In ALF due to Wilson disease, most patients are <20 years of age, and it presents with Coombs-negative hemolytic anemia and high bilirubin to ALP ratio. ALP is usually normal or very low. Approximately half of the patients have Kayser–Fleischer rings; however, it may be difficult to assess this finding in patients with HE. In addition, most patients also rapidly progress to renal failure and have low serum uric acid levels. Serum ceruloplasmin can be very low but can also be normal or increased in ALF. Falsely normal serum ceruloplasmin can be seen in Wilson disease as it is an acute phase reactant. In addition, serum ceruloplasmin can also be low in cases of ALF due to other causes. Serum and urinary copper are increased; however, their values are not reliable in the setting of chronic liver disease. Twenty-four-hour urine copper excretion may also be unreliable in the setting of kidney dysfunction and low urine output. Liver biopsy to estimate liver copper is also not reliable in the setting of ALF, in particular in the setting of cholestasis. Genetic studies of ATP7B testing results are often not available on short notice at most centers. Patients with ALF due to Wilson disease rarely recover without transplantation.
Pregnancy-related ALF occurs in the third trimester in the form of hemolysis, elevated liver enzymes, low platelet count (HELLP) syndrome, or acute fatty liver of the pregnancy (AFLP) [14]. AFLP is characterized by diffuse hepatic steatosis, low transaminase levels, hypoglycemia, and increased urate levels, and has a 20% mortality rate. Immediate delivery of the fetus is needed in both HELLP syndrome and AFLP, and emergent LT is rarely needed.
ALF after hemi-hepatectomy can be seen after an extensive resection of the liver. Spontaneous recovery is usually seen if there is no preexisting chronic liver disease.
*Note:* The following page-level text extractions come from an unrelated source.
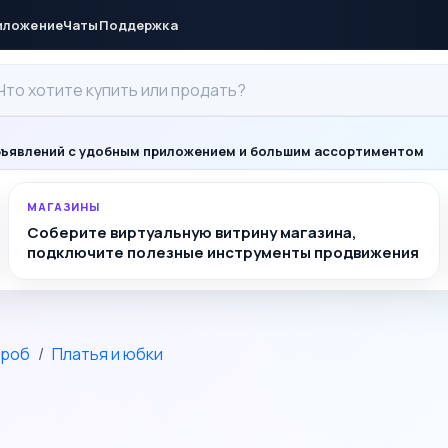
иложение
Чаты
Поддержка
ъявлений с удобным приложением и большим ассортиментом
МАГАЗИНЫ
Соберите виртуальную витрину магазина,
подключите полезные инструменты продвижения
ероб
Платья и юбки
The AST/ALT ratio is usually >1 in Budd–Chiari syndrome, and it is most commonly seen in women in their fourth or fifth decades and is associated with hypercoagulable states [15]. Anticoagulation should be initiated as soon as a diagnosis is made and transjugular intrahepatic portosystemic shunt (TIPS) is the preferred intervention for decompression in parallel with LT listing if there is no response to therapeutic interventions [16]. Survival rates have been reported as 37–40%, despite LT. Secondary causes of ALF may include sepsis, malaria, leptospirosis, rickettsial disease, thyroid disease, Still’s disease, and hemophagocytic syndromes [9][17]. Despite extensive investigation in many patients, the cause of ALF remains unknown [2]. Common causes of ALF are shown in Table 1, and a special pattern of liver injury is shown in Table 2.
Table 1. Common causes of ALF.
Viruses Hepatitis A, B, C, D, E
Cytomegalovirus
Epstein–Barr virus
Herpes simplex virus 1 and 2
Varicella-zoster virus
Adenovirus
Dengue virus
Medications Acetaminophen
Anti-tuberculosis (Isoniazid, Rifampin, Pyrazinamide)
Statins
Non-steroidal anti-inflammatory drugs
Sulfa drugs
Phenytoin
Carbamazepine
MDMA (ecstasy)
Flucloxacillin
Ketoconazole
Nitrofurantoin
Immune checkpoint inhibitors
Idiosyncratic drug reactions
Genetic/Autoimmune Wilson disease
Autoimmune hepatitis
Vascular Budd–Chiari syndrome
Veno-occlusive disease
Ischemic hepatitis
Herbals/Nutritional Supplements Multiple agents (Kava Kava, Hydroxycut, Ma Huang, etc.)
Dietary and weight loss supplements
Multivitamins
Toxins Mushroom (most commonly Amanita phalloides)
Carbon tetrachloride
Yellow phosphorus
Infiltration Breast cancer
Small-cell lung cancer
Lymphoma
Colon cancer
Melanoma
Multiple myeloma
Pregnancy-related Acute fatty liver of pregnancy
HELLP syndrome
Pre-eclamptic liver rupture
Other Sepsis
Partial hepatectomy
Heat stroke
Hemophagocytic lymphohistiocytosis
Abbreviations: ALF, acute liver failure; HELLP, hemolysis, elevated liver enzymes, low platelet count.
Table 2. Special patterns with ALF.
Acetaminophen toxicity Very high AST and ALT (often >3500 IU/L)
High INR
Low bilirubin
Ischemic hepatic injury Very high AST and ALT (25–250 times of upper limit of normal)
Elevated serum LDH
Hepatitis B virus Aminotransferase levels: 1000–2000 IU/L
ALT usually > AST
Wilson disease Coombs-negative hemolytic anemia
Aminotransferase levels <2000 IU/L
AST/ALT ratio >2
Markedly low ALP (<40 IU/L)
ALP/total bilirubin ratio <4
Rapidly progressive renal failure
Low uric acid levels
Acute fatty liver of pregnancy/HELLP syndrome Aminotransferase levels <1000 IU/L
Elevated bilirubin
Low platelet count
Herpes simplex virus Markedly elevated aminotransferases
Leukopenia
Low bilirubin
Reye syndrome/Valproate or doxycycline toxicity Minor to moderate elevations in aminotransferase and bilirubin levels
Abbreviations: ALF, acute liver failure; ALP, alkaline phosphatase; ALT, alanine aminotransferase; AST, aspartate aminotransferase; HELLP, hemolysis, elevated liver enzymes, low platelet count; INR, International Normalized Ratio; LDH, lactate dehydrogenase.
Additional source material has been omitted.